- _WHAT TO PRODUCE_
Reproduce the entries below character for character.

*** Opening of TASK DATA ***

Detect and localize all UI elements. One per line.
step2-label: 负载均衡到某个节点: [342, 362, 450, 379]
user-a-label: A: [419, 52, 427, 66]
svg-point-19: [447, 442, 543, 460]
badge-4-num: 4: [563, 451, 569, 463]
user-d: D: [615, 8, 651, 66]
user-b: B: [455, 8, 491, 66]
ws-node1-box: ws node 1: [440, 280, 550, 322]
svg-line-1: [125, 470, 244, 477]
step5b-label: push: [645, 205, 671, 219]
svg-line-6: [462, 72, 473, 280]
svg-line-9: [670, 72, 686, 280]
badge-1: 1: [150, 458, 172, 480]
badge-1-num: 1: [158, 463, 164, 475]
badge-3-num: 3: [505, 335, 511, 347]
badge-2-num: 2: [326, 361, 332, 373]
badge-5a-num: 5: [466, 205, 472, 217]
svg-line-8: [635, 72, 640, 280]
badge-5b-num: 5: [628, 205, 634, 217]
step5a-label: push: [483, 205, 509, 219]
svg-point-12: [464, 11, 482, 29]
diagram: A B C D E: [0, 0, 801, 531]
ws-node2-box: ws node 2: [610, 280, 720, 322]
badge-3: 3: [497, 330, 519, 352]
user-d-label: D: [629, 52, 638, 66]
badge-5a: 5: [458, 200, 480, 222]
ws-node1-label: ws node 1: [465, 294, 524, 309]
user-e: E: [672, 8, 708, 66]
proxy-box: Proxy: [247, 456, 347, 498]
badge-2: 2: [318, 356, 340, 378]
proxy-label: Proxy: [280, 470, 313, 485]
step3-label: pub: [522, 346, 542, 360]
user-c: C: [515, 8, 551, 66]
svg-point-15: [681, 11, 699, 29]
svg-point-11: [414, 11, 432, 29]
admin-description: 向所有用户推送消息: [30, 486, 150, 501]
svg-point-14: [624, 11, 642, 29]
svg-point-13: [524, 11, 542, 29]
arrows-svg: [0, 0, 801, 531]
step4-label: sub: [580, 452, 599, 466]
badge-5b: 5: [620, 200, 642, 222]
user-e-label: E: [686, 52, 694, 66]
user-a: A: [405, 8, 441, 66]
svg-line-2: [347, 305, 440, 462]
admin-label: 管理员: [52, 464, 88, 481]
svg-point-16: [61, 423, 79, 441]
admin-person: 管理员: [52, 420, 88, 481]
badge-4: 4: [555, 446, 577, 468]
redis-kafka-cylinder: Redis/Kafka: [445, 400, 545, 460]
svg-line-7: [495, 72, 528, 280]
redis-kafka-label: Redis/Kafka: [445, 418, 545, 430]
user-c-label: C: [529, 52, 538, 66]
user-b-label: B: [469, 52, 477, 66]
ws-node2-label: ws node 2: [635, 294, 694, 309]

*** Close of TASK DATA ***

- _YOUR SOLUTION_
Detect and localize all UI elements. One per line.
step2-label: 负载均衡到某个节点: [342, 362, 450, 379]
user-a-label: A: [419, 52, 427, 66]
svg-point-19: [447, 442, 543, 460]
badge-4-num: 4: [563, 451, 569, 463]
user-d: D: [615, 8, 651, 66]
user-b: B: [455, 8, 491, 66]
ws-node1-box: ws node 1: [440, 280, 550, 322]
svg-line-1: [125, 470, 244, 477]
step5b-label: push: [645, 205, 671, 219]
svg-line-6: [462, 72, 473, 280]
svg-line-9: [670, 72, 686, 280]
badge-1: 1: [150, 458, 172, 480]
badge-1-num: 1: [158, 463, 164, 475]
badge-3-num: 3: [505, 335, 511, 347]
badge-2-num: 2: [326, 361, 332, 373]
badge-5a-num: 5: [466, 205, 472, 217]
svg-line-8: [635, 72, 640, 280]
badge-5b-num: 5: [628, 205, 634, 217]
step5a-label: push: [483, 205, 509, 219]
svg-point-12: [464, 11, 482, 29]
diagram: A B C D E: [0, 0, 801, 531]
ws-node2-box: ws node 2: [610, 280, 720, 322]
badge-3: 3: [497, 330, 519, 352]
user-d-label: D: [629, 52, 638, 66]
badge-5a: 5: [458, 200, 480, 222]
ws-node1-label: ws node 1: [465, 294, 524, 309]
user-e: E: [672, 8, 708, 66]
proxy-box: Proxy: [247, 456, 347, 498]
badge-2: 2: [318, 356, 340, 378]
proxy-label: Proxy: [280, 470, 313, 485]
step3-label: pub: [522, 346, 542, 360]
user-c: C: [515, 8, 551, 66]
svg-point-15: [681, 11, 699, 29]
svg-point-11: [414, 11, 432, 29]
admin-description: 向所有用户推送消息: [30, 486, 150, 501]
svg-point-14: [624, 11, 642, 29]
svg-point-13: [524, 11, 542, 29]
arrows-svg: [0, 0, 801, 531]
step4-label: sub: [580, 452, 599, 466]
badge-5b: 5: [620, 200, 642, 222]
user-e-label: E: [686, 52, 694, 66]
user-a: A: [405, 8, 441, 66]
svg-line-2: [347, 305, 440, 462]
admin-label: 管理员: [52, 464, 88, 481]
svg-point-16: [61, 423, 79, 441]
admin-person: 管理员: [52, 420, 88, 481]
badge-4: 4: [555, 446, 577, 468]
redis-kafka-cylinder: Redis/Kafka: [445, 400, 545, 460]
svg-line-7: [495, 72, 528, 280]
redis-kafka-label: Redis/Kafka: [445, 418, 545, 430]
user-c-label: C: [529, 52, 538, 66]
user-b-label: B: [469, 52, 477, 66]
ws-node2-label: ws node 2: [635, 294, 694, 309]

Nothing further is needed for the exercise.